Today’s blog post comes from Councillor Asher Craig, Deputy Mayor and Cabinet Member for Communities, Equalities and Public Health.
In the last few months our lives have drastically changed due to the coronavirus pandemic. We are all adapting to a new way of living and working, whilst coming to terms with the demands on our physical and mental health.
We are now approaching the end of national Mental Health Awareness Week, and this year’s theme is ‘kindness’. It is something we all do and show in Bristol, quite naturally. Especially in the last eight weeks, we have seen our city and its people adapting together to overcome one of the biggest global challenges we have faced.
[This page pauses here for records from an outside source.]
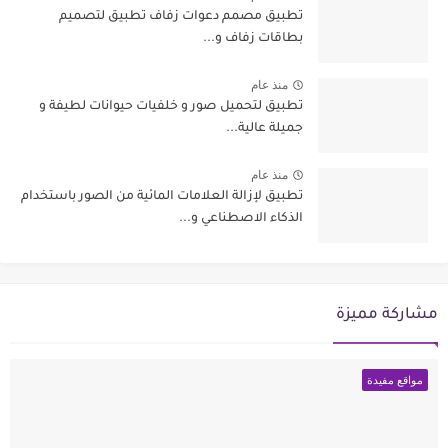
تطبيق مصمم دعوات زفاف تطبيق لتصميم
بطاقات زفاف و...
منذ عام
تطبيق لتحميل صور و خلفيات حيوانات لطيفة و
جميلة عالية...
منذ عام
تطبيق لإزالة العلامات المائية من الصور باستخدام
الذكاء الاصطناعي و...
مشاركة مميزة
مواقع مفيدة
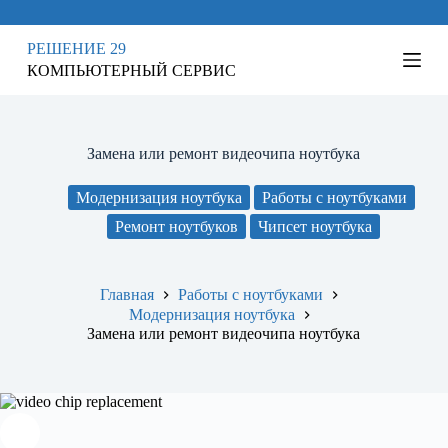
П
е
РЕШЕНИЕ 29
р
КОМПЬЮТЕРНЫЙ СЕРВИС
е
й
т
и
к
Замена или ремонт видеочипа ноутбука
с
у
Модернизация ноутбука
Работы с ноутбуками
т
и
Ремонт ноутбуков
Чипсет ноутбука
Главная
Работы с ноутбуками
Модернизация ноутбука
Замена или ремонт видеочипа ноутбука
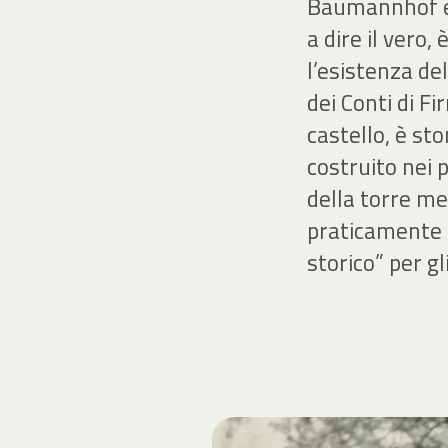
Baumannhof e 
a dire il vero
l’esistenza de
dei Conti di F
castello, è st
costruito nei p
della torre me
praticamente i
storico” per gl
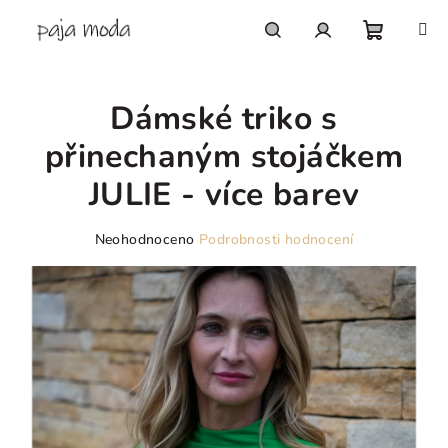
Přejít
na
obsah
Nákupn
Hledat
Přihlášení
Dámské triko s
košík
přinechaným stojáčkem
JULIE - více barev
Průměrné
Neohodnoceno
Podrobnosti hodnocení
hodnocení
produktu
je
0,0
z
5
hvězdiček.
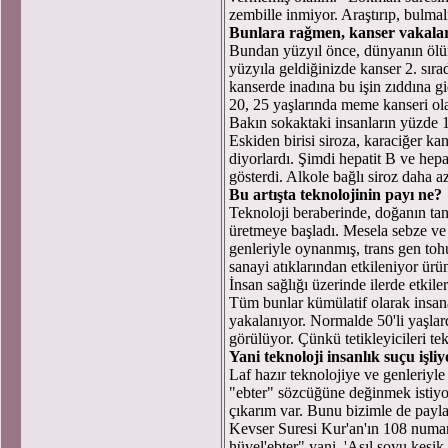
zembille inmiyor. Araştırıp, bulmal
Bunlara rağmen, kanser vakala
Bundan yüzyıl önce, dünyanın ölümc
yüzyıla geldiğinizde kanser 2. sırad
kanserde inadına bu işin zıddına 
20, 25 yaşlarında meme kanseri ola
Bakın sokaktaki insanların yüzde 1
Eskiden birisi siroza, karaciğer ka
diyorlardı. Şimdi hepatit B ve hepat
gösterdi. Alkole bağlı siroz daha a
Bu artışta teknolojinin payı ne?
Teknoloji beraberinde, doğanın ta
üretmeye başladı. Mesela sebze ve
genleriyle oynanmış, trans gen tohu
sanayi atıklarından etkileniyor ürün
İnsan sağlığı üzerinde ilerde etkil
Tüm bunlar kümülatif olarak insana
yakalanıyor. Normalde 50'li yaşla
görülüyor. Çünkü tetikleyicileri tek
Yani teknoloji insanlık suçu işliy
Laf hazır teknolojiye ve genleriy
"ebter" sözcüğüne değinmek istiyor
çıkarım var. Bunu bizimle de payla
Kevser Suresi Kur'an'ın 108 numara
hüvel'ebter" yani, 'Asıl soyu kesi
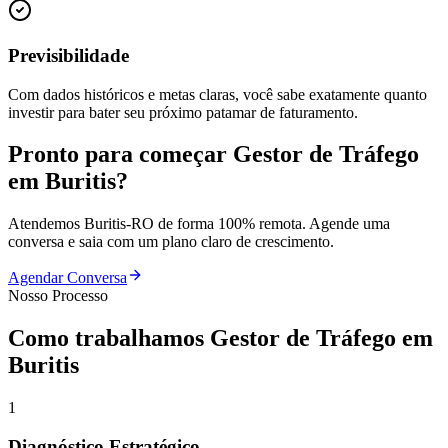
Previsibilidade
Com dados históricos e metas claras, você sabe exatamente quanto
investir para bater seu próximo patamar de faturamento.
Pronto para começar
Gestor de Tráfego
em
Buritis
?
Atendemos
Buritis
-
RO
de forma 100% remota. Agende uma
conversa e saia com um plano claro de crescimento.
Agendar Conversa
Nosso Processo
Como trabalhamos
Gestor de Tráfego
em
Buritis
1
Diagnóstico Estratégico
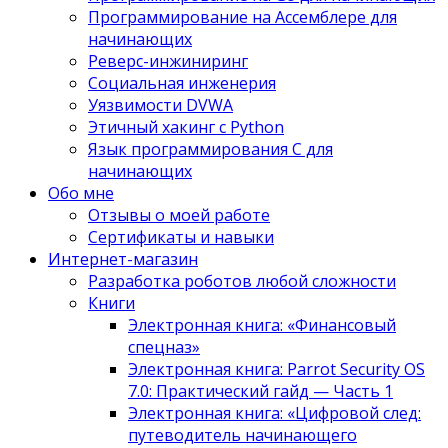
Программирование на Ассемблере для
начинающих
Реверс-инжиниринг
Социальная инженерия
Уязвимости DVWA
Этичный хакинг с Python
Язык программирования С для
начинающих
Обо мне
Отзывы о моей работе
Сертификаты и навыки
Интернет-магазин
Разработка роботов любой сложности
Книги
Электронная книга: «Финансовый
спецназ»
Электронная книга: Parrot Security OS
7.0: Практический гайд — Часть 1
Электронная книга: «Цифровой след:
путеводитель начинающего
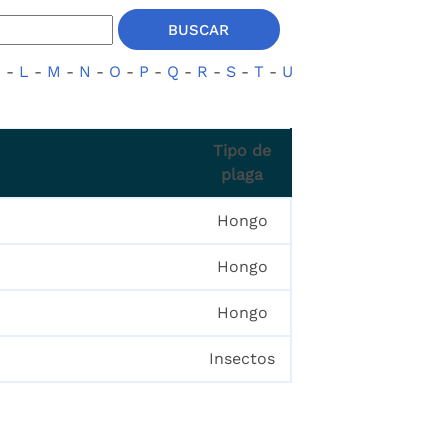
K
-
L
-
M
-
N
-
O
-
P
-
Q
-
R
-
S
-
T
-
U
Tipo de
plaga
Hongo
Hongo
Hongo
Insectos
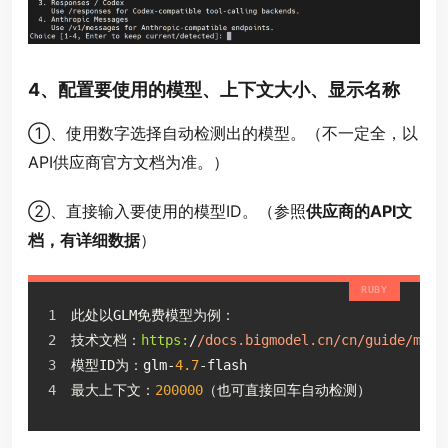
4、配置要使用的模型、上下文大小、显示名称
①、使用数字选择自动检测出的模型。（不一定全，以
API供应商官方文档为准。）
②、直接输入要使用的模型ID。（参照
供应商的API文
档，有详细数据
）
此处以GLM免费模型为例：
技术文档：
https:
/
/docs.bigmodel.cn/cn
/guide/mode
模型ID为：glm-
4.7
-flash
最大上下文：
200000
（也可直接回车自动检测）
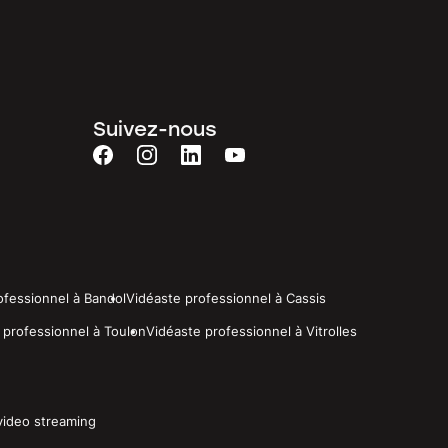
Suivez-nous
ofessionnel à Bandol
Vidéaste professionnel à Cassis
 professionnel à Toulon
Vidéaste professionnel à Vitrolles
video streaming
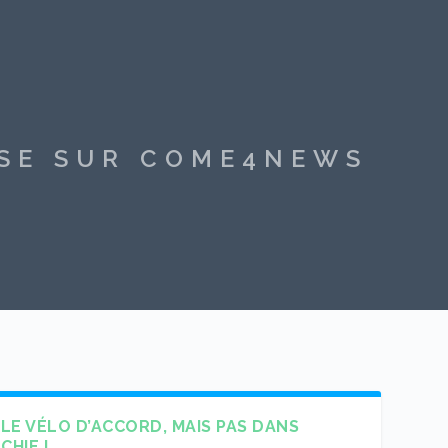
SSE SUR COME4NEWS
 LE VÉLO D’ACCORD, MAIS PAS DANS
CHIE !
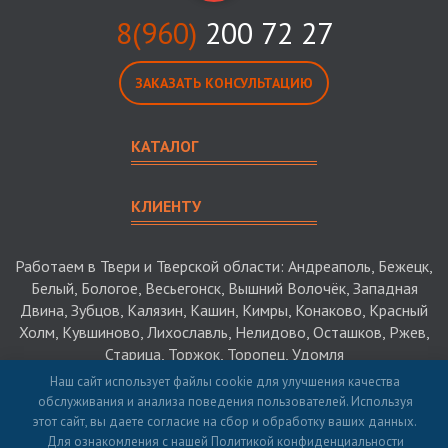
8(960)
200 72 27
ЗАКАЗАТЬ КОНСУЛЬТАЦИЮ
КАТАЛОГ
КЛИЕНТУ
Работаем в Твери и Тверской области: Андреаполь, Бежецк,
Белый, Бологое, Весьегонск, Вышний Волочёк, Западная
Двина, Зубцов, Калязин, Кашин, Кимры, Конаково, Красный
Холм, Кувшиново, Лихославль, Нелидово, Осташков, Ржев,
Старица, Торжок, Торопец, Удомля
Наш сайт использует файлы cookie для улучшения качества
обслуживания и анализа поведения пользователей. Используя
© 2026 Багров-Строй - строительство загородных домов в
этот сайт, вы даете согласие на сбор и обработку ваших данных.
Твери и Тверской области и РФ. ИНН 5313015325.
Для ознакомления с нашей Политикой конфиденциальности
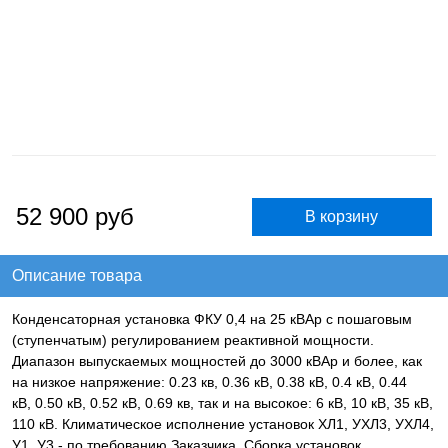
52 900
руб
Описание товара
Конденсаторная установка ФКУ 0,4 на 25 кВАр с пошаговым
(ступенчатым) регулированием реактивной мощности.
Диапазон выпускаемых мощностей до 3000 кВАр и более, как
на низкое напряжение: 0.23 кв, 0.36 кВ, 0.38 кВ, 0.4 кВ, 0.44
кВ, 0.50 кВ, 0.52 кВ, 0.69 кв, так и на высокое: 6 кВ, 10 кВ, 35 кВ,
110 кВ. Климатическое исполнение установок ХЛ1, УХЛ3, УХЛ4,
У1, У3 - по требованию Заказчика. Сборка установок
As I reflect, I am reminded of the many actions you have taken in response to the outbreak. Every day we hear stories of countless acts of kindness and generosity, such as volunteering, donations of food, books and much more; all to help others through this challenge. But it’s also clear that coronavirus will continue to impact our lives in many ways for some time to come. We are in a period of major change and during times like this we all need to continue to look out for each other, and be kind to ourselves.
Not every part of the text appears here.